* Problem description
Filter the records below and copy every line containing the word "latest".
····················
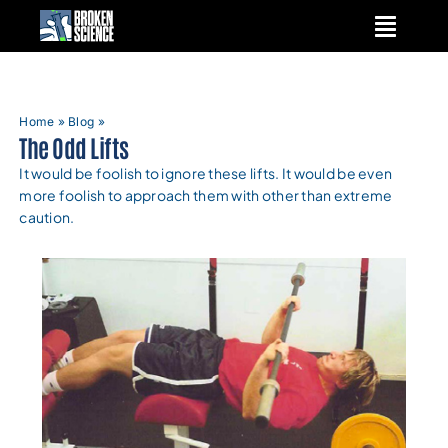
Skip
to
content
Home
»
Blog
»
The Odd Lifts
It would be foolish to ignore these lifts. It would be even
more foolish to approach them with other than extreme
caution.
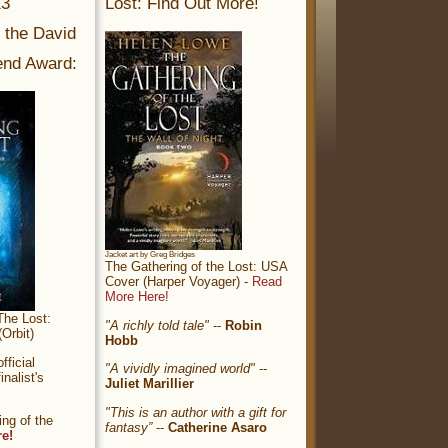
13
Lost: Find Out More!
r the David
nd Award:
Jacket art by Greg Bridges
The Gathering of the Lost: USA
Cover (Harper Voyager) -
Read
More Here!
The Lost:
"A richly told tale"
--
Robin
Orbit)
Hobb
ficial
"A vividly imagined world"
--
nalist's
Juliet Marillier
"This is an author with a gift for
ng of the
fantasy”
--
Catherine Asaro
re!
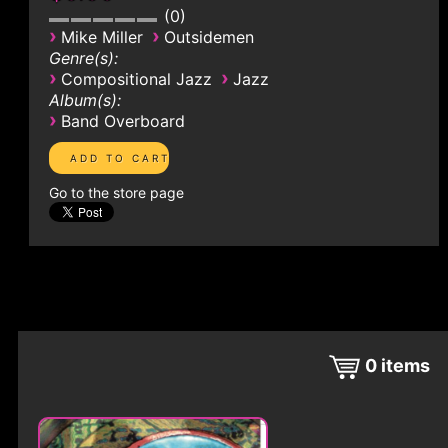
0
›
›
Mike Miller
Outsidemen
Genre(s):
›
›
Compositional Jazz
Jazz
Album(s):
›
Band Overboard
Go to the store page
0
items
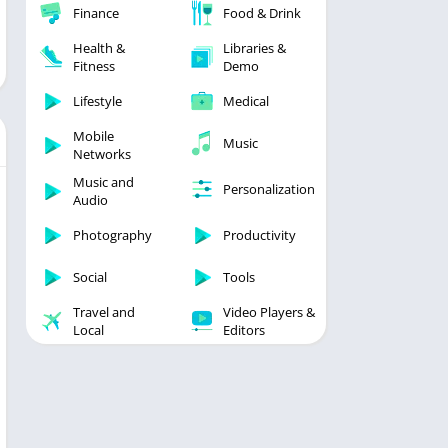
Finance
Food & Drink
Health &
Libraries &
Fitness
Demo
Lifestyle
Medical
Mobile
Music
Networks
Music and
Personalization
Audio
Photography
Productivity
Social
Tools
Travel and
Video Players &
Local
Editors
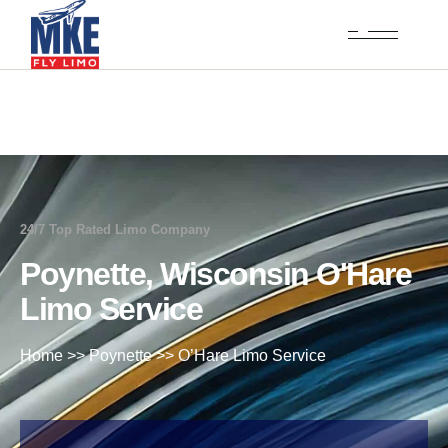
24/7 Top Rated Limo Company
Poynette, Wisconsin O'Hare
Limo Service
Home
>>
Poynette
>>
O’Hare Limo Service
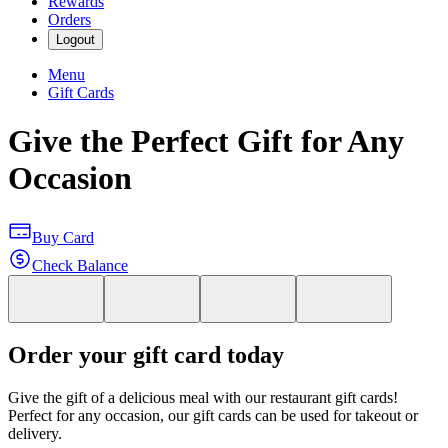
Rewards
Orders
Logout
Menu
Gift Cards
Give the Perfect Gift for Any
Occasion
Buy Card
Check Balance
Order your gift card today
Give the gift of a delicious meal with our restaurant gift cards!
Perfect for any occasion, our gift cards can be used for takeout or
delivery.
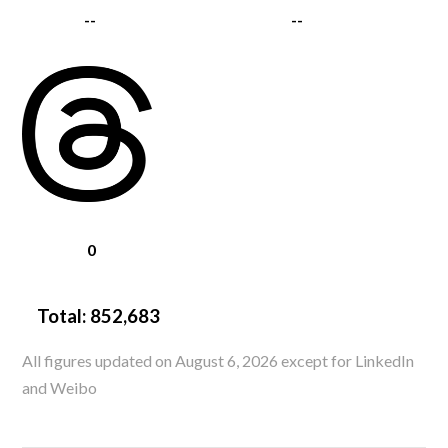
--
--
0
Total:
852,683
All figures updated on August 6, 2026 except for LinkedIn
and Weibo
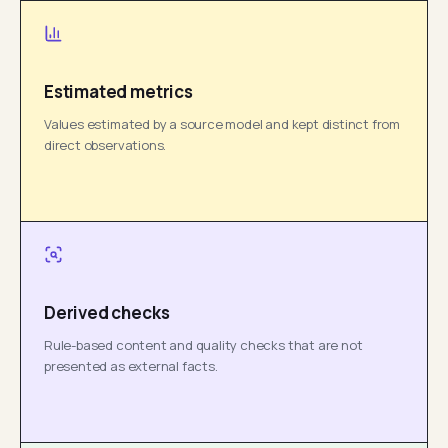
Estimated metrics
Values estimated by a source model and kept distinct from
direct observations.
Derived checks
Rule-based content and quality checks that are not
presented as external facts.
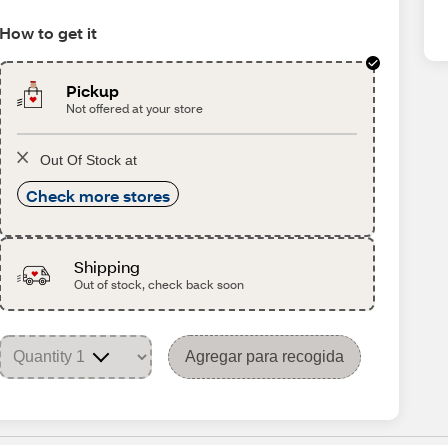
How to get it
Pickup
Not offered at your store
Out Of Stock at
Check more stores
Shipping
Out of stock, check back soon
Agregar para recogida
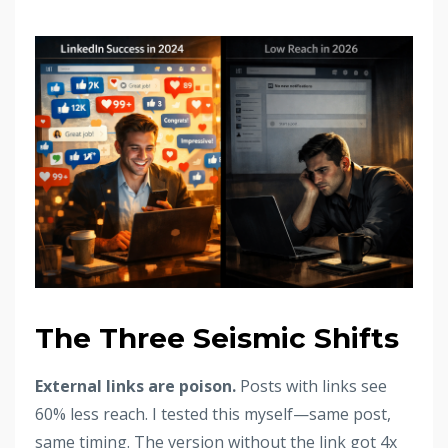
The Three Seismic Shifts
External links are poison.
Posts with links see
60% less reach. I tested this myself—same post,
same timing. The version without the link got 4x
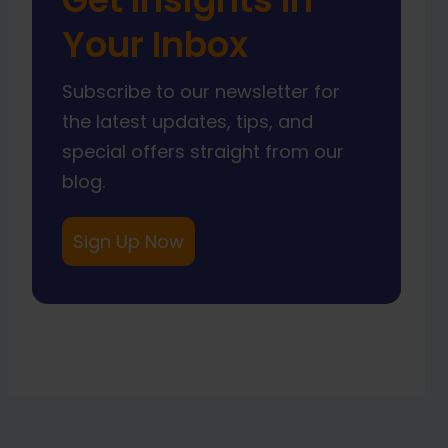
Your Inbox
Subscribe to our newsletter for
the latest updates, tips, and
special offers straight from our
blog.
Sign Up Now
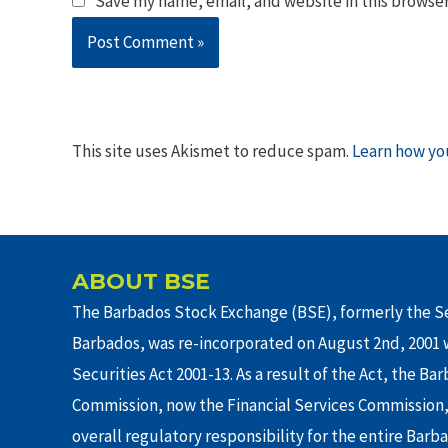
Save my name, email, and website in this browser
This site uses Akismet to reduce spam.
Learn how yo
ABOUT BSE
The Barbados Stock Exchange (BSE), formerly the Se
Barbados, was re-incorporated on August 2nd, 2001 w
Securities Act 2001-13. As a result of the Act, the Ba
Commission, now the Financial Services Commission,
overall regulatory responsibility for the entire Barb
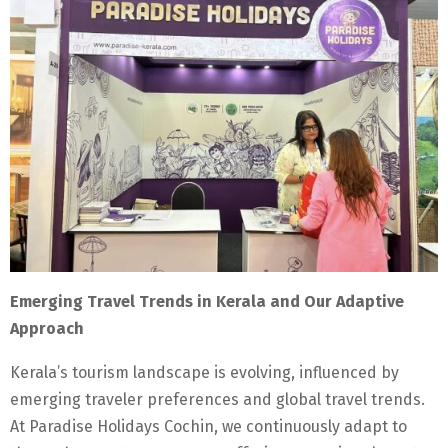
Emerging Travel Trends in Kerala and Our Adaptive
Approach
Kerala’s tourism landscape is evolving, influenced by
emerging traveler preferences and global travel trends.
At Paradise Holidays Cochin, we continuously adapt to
····················
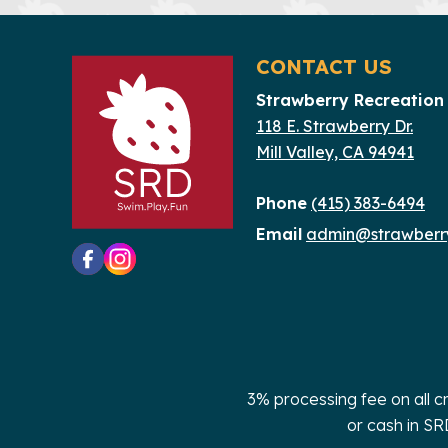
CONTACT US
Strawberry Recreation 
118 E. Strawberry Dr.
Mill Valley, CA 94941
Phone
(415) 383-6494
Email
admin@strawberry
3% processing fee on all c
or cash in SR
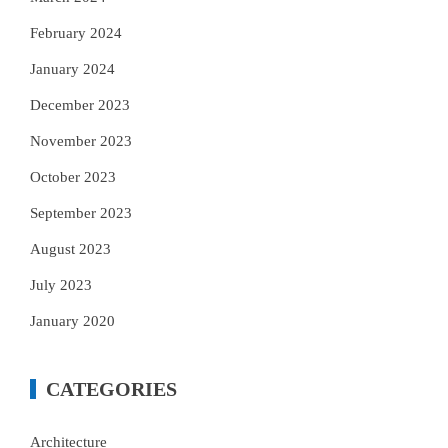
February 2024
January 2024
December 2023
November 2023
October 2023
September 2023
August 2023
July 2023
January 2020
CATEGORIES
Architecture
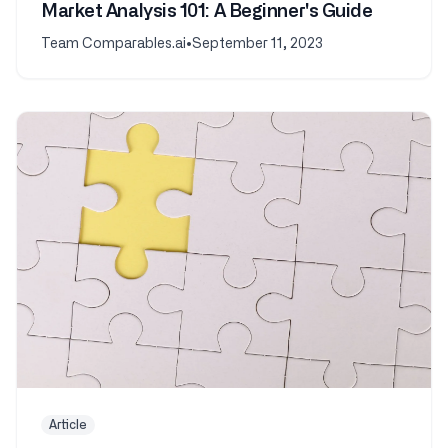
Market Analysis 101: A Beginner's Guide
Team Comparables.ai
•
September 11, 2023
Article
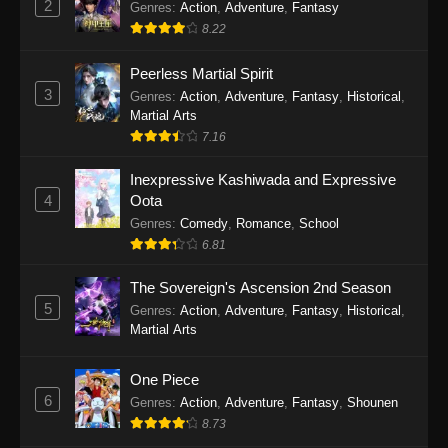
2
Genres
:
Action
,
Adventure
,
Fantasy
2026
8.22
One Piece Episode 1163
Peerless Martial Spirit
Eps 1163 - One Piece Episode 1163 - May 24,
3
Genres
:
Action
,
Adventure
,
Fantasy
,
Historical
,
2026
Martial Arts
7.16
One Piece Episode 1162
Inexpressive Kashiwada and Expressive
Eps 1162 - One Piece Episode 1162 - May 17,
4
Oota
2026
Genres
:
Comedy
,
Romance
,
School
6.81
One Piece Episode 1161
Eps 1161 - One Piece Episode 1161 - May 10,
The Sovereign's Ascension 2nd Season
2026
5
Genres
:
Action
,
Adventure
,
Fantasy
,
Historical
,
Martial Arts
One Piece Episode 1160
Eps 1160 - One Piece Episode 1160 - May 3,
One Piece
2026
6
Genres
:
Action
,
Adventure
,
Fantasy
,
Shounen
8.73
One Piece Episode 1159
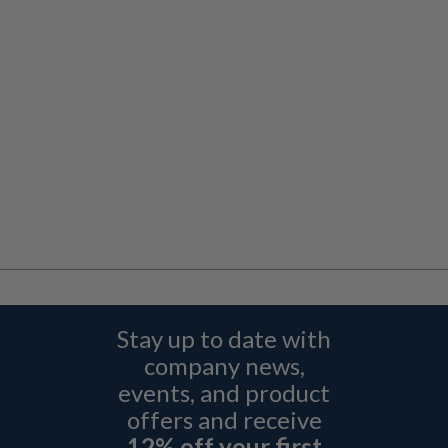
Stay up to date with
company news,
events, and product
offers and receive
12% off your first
····················
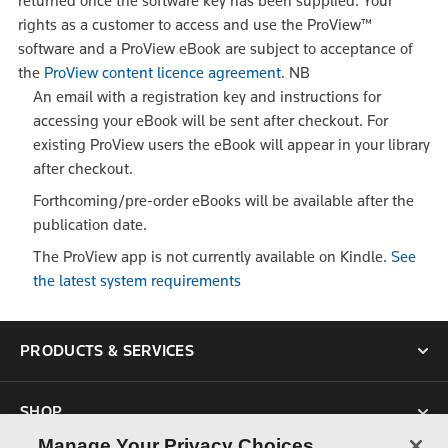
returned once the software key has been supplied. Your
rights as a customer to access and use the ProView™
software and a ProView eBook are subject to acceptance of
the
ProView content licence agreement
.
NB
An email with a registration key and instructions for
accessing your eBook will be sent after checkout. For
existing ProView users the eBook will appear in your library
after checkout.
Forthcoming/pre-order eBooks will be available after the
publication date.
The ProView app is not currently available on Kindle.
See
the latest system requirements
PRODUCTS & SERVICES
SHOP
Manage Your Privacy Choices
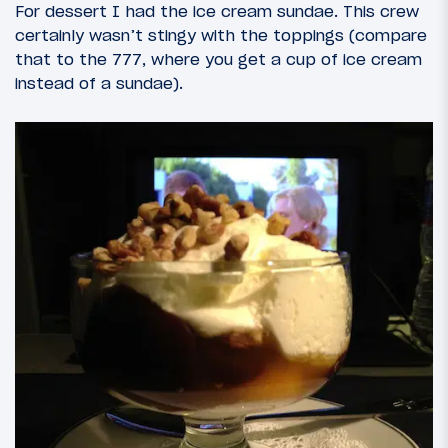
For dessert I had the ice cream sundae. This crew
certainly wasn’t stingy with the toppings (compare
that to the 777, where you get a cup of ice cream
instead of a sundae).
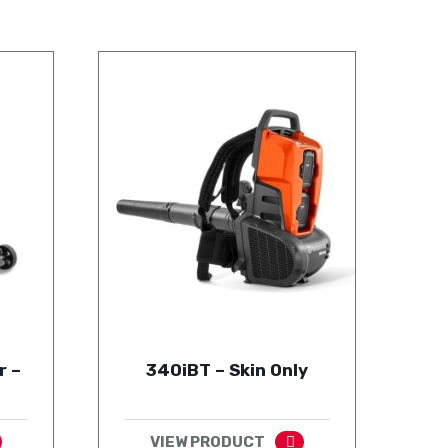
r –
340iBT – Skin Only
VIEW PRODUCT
····················
* Expected output
the latest updates, tips, and
the latest system requirements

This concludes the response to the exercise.